Mr. Toro is off to Virginia today, so I packed him a jumbo bento to eat on the plane--hopefully it'll be better than airline food;)
In the bento: chicken seared in brown butter with heirloom tomatoes; swiss chard and beet greens tart; salad of spinach, roasted beets, and more; asparagus with olive oil and lemon juice; and roasted garlic bread.
As you might have guessed, I made a trip to the West Los Angeles Farmers' Market on Sunday, so dinner (and lunch leftovers) were chock-full-of fresh veggies. Once again, I used this recipe for a delicious swiss chard tart. This time, I used 2/3 chard (beautiful golden stemmed swiss chard at the market this sunday) and 1/3 fresh beet greens, trimmed from the roasted beet roots in the salad. Also, I substituted Gouda cheese, just because.
The salad was amazing! I had a bunch of fresh spinach from the market which I tore into bite-sized pieces.
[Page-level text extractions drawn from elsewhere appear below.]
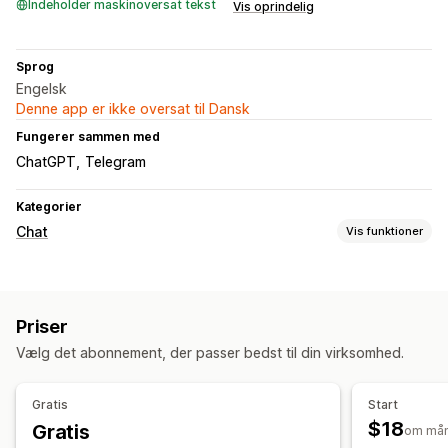
Indeholder maskinoversat tekst
Vis oprindelig
Sprog
Engelsk
Denne app er ikke oversat til Dansk
Fungerer sammen med
ChatGPT
Telegram
Kategorier
Chat
Vis funktioner
Beskeder i realtid
Chatbotter med kunstig intelligens
Livechat
Priser
Sociale medier
Flere sprog
Kundeindblik
Vælg det abonnement, der passer bedst til din virksomhed.
Automatiske svar
Produktanbefalinger
Hurtige svar
Gratis
Start
$18
Gratis
Tilpasning
om må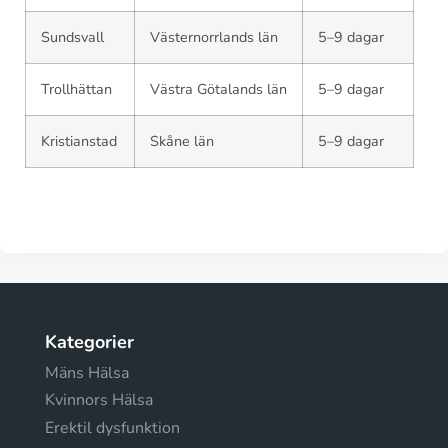
Sundsvall
Västernorrlands län
5–9 dagar
Trollhättan
Västra Götalands län
5–9 dagar
Kristianstad
Skåne län
5–9 dagar
Kategorier
Mäns Hälsa
Kvinnors Hälsa
Erektil dysfunktion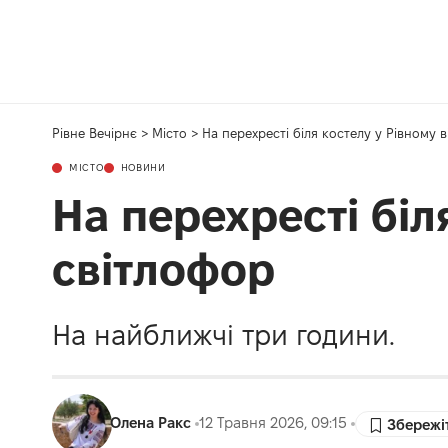
Рівне Вечірнє
>
Місто
>
На перехресті біля костелу у Рівному 
МІСТО
НОВИНИ
На перехресті біл
світлофор
На найближчі три години.
Олена Ракс
12 Травня 2026, 09:15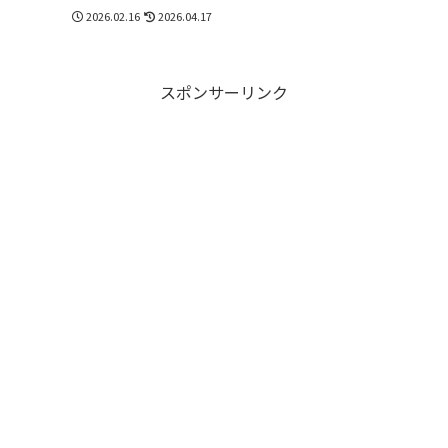
2026.02.16
2026.04.17
スポンサーリンク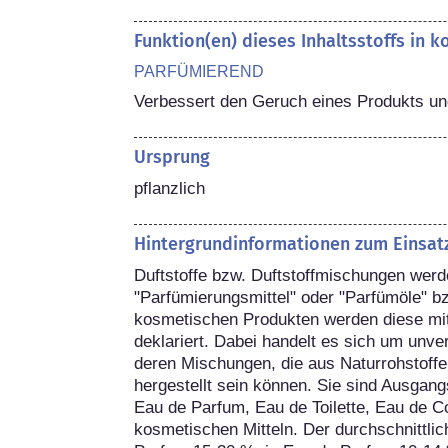
Funktion(en) dieses Inhaltsstoffs in 
PARFÜMIEREND
Verbessert den Geruch eines Produkts und
Ursprung
pflanzlich
Hintergrundinformationen zum Einsat
Duftstoffe bzw. Duftstoffmischungen werd
"Parfümierungsmittel" oder "Parfümöle" bz
kosmetischen Produkten werden diese m
deklariert. Dabei handelt es sich um unve
deren Mischungen, die aus Naturrohstoffe
hergestellt sein können. Sie sind Ausgang
Eau de Parfum, Eau de Toilette, Eau de C
kosmetischen Mitteln. Der durchschnittlich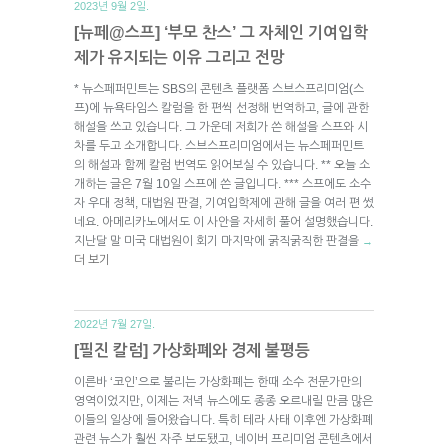
2023년 9월 2일.
[뉴페@스프] ‘부모 찬스’ 그 자체인 기여입학
제가 유지되는 이유 그리고 전망
* 뉴스페퍼민트는 SBS의 콘텐츠 플랫폼 스브스프리미엄(스
프)에 뉴욕타임스 칼럼을 한 편씩 선정해 번역하고, 글에 관한
해설을 쓰고 있습니다. 그 가운데 저희가 쓴 해설을 스프와 시
차를 두고 소개합니다. 스브스프리미엄에서는 뉴스페퍼민트
의 해설과 함께 칼럼 번역도 읽어보실 수 있습니다. ** 오늘 소
개하는 글은 7월 10일 스프에 쓴 글입니다. *** 스프에도 소수
자 우대 정책, 대법원 판결, 기여입학제에 관해 글을 여러 편 썼
네요. 아메리카노에서도 이 사안을 자세히 풀어 설명했습니다.
지난달 말 미국 대법원이 회기 마지막에 굵직굵직한 판결을
→
더 보기
2022년 7월 27일.
[필진 칼럼] 가상화폐와 경제 불평등
이른바 ‘코인’으로 불리는 가상화폐는 한때 소수 전문가만의
영역이었지만, 이제는 저녁 뉴스에도 종종 오르내릴 만큼 많은
이들의 일상에 들어왔습니다. 특히 테라 사태 이후엔 가상화폐
관련 뉴스가 훨씬 자주 보도됐고, 네이버 프리미엄 콘텐츠에서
Into the spinach, I tossed pomegranate seeds, walnuts, avocado, beets (roasted about 40 minutes with a sprinkle of salt and pepper), and cheese. The cheese was a find at the grocery store--a 'white Stilton,' meaning it wasn't made to mold into bleu cheese, with blueberries mixed in. It was creamy and sweet, and went perfectly with the pomegranate and other ingredients.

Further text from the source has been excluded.